• **WHAT IS NEEDED**
In the records below, find the line containing "t? Ich glaube"; copy exactly that line and all lines after it to the end, and nothing else.
####
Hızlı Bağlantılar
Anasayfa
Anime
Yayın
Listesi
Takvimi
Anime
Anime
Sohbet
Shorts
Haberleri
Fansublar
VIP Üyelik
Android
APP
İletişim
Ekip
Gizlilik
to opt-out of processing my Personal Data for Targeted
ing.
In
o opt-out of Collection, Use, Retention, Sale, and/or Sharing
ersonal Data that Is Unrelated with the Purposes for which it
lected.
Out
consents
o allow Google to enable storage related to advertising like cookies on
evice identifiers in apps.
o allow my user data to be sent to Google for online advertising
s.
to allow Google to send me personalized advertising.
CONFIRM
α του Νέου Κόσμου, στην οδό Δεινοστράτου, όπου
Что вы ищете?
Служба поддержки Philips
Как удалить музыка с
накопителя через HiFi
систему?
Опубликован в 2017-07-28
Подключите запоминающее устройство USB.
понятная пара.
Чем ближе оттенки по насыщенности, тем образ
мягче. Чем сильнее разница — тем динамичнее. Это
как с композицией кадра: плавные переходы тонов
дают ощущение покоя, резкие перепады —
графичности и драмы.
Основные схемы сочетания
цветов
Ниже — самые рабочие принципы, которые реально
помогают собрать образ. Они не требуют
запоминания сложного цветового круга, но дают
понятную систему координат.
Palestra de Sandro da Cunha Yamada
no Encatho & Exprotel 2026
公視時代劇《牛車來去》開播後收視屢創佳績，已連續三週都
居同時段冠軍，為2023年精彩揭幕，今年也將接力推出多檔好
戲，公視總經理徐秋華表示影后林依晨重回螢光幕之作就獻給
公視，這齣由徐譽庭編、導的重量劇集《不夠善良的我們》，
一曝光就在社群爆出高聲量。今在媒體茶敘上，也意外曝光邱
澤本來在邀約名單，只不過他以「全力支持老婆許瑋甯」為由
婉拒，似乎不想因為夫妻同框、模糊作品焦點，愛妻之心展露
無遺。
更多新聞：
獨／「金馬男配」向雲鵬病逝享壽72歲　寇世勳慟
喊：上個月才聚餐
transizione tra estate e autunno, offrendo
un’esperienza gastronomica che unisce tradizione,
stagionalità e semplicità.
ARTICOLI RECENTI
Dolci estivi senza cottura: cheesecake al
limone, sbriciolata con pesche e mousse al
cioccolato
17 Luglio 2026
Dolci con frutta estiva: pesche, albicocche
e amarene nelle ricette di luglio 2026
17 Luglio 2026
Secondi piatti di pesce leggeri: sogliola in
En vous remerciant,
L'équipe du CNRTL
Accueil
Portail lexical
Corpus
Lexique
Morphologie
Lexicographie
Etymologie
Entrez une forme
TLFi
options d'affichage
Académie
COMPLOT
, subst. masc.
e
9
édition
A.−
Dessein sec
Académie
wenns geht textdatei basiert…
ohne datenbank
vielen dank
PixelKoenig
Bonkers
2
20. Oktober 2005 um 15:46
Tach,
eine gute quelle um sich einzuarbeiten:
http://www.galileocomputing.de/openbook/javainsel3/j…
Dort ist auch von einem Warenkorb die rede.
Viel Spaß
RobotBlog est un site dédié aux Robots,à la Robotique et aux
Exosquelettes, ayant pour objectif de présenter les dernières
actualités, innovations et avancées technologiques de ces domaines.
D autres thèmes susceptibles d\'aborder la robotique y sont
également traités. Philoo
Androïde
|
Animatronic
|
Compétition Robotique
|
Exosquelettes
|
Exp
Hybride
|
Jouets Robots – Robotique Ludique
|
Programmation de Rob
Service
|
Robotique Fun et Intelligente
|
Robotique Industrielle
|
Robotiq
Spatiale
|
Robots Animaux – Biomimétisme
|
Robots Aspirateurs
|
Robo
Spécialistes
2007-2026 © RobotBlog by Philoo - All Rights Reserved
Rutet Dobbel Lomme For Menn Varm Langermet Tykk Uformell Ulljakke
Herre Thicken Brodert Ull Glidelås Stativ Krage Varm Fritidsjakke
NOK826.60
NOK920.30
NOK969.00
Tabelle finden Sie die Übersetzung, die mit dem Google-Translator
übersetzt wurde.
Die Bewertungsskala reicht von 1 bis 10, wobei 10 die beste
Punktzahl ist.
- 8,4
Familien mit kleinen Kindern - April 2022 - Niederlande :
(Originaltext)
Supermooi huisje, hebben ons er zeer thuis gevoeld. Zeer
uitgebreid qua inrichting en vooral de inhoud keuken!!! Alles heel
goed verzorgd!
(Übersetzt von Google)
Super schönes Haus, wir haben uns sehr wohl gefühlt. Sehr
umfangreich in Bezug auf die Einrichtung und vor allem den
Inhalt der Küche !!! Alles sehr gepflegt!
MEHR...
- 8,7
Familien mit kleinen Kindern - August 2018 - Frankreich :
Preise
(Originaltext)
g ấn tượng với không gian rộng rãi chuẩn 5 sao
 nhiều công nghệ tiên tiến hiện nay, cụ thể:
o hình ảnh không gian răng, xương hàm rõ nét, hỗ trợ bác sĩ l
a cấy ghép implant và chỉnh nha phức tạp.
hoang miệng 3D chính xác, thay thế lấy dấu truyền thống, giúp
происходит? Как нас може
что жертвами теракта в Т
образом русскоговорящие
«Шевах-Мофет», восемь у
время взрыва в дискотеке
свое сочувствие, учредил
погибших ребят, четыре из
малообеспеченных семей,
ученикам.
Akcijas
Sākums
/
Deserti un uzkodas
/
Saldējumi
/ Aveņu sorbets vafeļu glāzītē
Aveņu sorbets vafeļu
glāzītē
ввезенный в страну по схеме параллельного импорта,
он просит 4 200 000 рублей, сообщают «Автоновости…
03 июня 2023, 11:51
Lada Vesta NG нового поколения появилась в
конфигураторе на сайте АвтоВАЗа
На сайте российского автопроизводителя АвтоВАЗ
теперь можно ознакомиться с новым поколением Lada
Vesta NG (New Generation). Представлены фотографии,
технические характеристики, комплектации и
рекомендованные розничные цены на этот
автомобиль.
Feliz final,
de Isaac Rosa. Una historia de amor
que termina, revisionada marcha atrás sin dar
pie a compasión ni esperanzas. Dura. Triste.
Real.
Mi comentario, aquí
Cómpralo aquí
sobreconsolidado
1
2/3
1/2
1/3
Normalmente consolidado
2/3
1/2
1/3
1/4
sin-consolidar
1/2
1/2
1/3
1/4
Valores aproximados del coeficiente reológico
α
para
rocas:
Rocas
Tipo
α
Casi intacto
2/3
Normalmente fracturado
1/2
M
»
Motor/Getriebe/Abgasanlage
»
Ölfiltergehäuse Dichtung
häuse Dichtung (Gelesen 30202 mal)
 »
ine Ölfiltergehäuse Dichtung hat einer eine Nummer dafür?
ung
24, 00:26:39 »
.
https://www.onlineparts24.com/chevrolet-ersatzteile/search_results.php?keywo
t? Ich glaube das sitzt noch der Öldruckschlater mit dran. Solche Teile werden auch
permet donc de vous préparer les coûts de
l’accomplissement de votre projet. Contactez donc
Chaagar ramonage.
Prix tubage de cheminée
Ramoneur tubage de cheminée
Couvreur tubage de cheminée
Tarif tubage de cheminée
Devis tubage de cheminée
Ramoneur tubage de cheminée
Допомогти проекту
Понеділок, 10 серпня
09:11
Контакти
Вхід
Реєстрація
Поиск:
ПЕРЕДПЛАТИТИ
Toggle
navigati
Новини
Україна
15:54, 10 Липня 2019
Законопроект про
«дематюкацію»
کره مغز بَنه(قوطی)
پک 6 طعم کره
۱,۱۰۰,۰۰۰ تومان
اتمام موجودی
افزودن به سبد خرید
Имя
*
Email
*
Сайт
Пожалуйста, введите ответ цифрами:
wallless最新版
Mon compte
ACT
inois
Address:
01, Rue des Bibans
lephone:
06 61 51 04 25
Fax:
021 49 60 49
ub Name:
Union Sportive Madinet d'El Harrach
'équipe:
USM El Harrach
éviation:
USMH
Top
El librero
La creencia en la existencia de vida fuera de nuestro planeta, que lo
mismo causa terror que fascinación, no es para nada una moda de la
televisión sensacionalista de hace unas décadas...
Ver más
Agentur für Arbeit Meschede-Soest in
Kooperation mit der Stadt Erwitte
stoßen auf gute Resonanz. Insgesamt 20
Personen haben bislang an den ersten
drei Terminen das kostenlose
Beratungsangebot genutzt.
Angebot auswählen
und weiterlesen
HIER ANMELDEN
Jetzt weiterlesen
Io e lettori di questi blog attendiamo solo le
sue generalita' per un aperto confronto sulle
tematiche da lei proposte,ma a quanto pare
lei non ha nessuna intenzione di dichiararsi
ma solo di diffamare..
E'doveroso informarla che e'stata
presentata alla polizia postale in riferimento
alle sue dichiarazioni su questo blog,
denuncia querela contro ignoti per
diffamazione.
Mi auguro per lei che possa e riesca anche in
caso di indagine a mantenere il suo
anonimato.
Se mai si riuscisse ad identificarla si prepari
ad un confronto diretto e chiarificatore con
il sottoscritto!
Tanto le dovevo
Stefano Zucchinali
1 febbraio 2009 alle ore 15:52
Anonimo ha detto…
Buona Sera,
####
• **EXERCISE ANSWER**
t? Ich glaube das sitzt noch der Öldruckschlater mit dran. Solche Teile werden auch
permet donc de vous préparer les coûts de
l’accomplissement de votre projet. Contactez donc
Chaagar ramonage.
Prix tubage de cheminée
Ramoneur tubage de cheminée
Couvreur tubage de cheminée
Tarif tubage de cheminée
Devis tubage de cheminée
Ramoneur tubage de cheminée
Допомогти проекту
Понеділок, 10 серпня
09:11
Контакти
Вхід
Реєстрація
Поиск:
ПЕРЕДПЛАТИТИ
Toggle
navigati
Новини
Україна
15:54, 10 Липня 2019
Законопроект про
«дематюкацію»
کره مغز بَنه(قوطی)
پک 6 طعم کره
۱,۱۰۰,۰۰۰ تومان
اتمام موجودی
افزودن به سبد خرید
Имя
*
Email
*
Сайт
Пожалуйста, введите ответ цифрами:
wallless最新版
Mon compte
ACT
inois
Address:
01, Rue des Bibans
lephone:
06 61 51 04 25
Fax:
021 49 60 49
ub Name:
Union Sportive Madinet d'El Harrach
'équipe:
USM El Harrach
éviation:
USMH
Top
El librero
La creencia en la existencia de vida fuera de nuestro planeta, que lo
mismo causa terror que fascinación, no es para nada una moda de la
televisión sensacionalista de hace unas décadas...
Ver más
Agentur für Arbeit Meschede-Soest in
Kooperation mit der Stadt Erwitte
stoßen auf gute Resonanz. Insgesamt 20
Personen haben bislang an den ersten
drei Terminen das kostenlose
Beratungsangebot genutzt.
Angebot auswählen
und weiterlesen
HIER ANMELDEN
Jetzt weiterlesen
Io e lettori di questi blog attendiamo solo le
sue generalita' per un aperto confronto sulle
tematiche da lei proposte,ma a quanto pare
lei non ha nessuna intenzione di dichiararsi
ma solo di diffamare..
E'doveroso informarla che e'stata
presentata alla polizia postale in riferimento
alle sue dichiarazioni su questo blog,
denuncia querela contro ignoti per
diffamazione.
Mi auguro per lei che possa e riesca anche in
caso di indagine a mantenere il suo
anonimato.
Se mai si riuscisse ad identificarla si prepari
ad un confronto diretto e chiarificatore con
il sottoscritto!
Tanto le dovevo
Stefano Zucchinali
1 febbraio 2009 alle ore 15:52
Anonimo ha detto…
Buona Sera,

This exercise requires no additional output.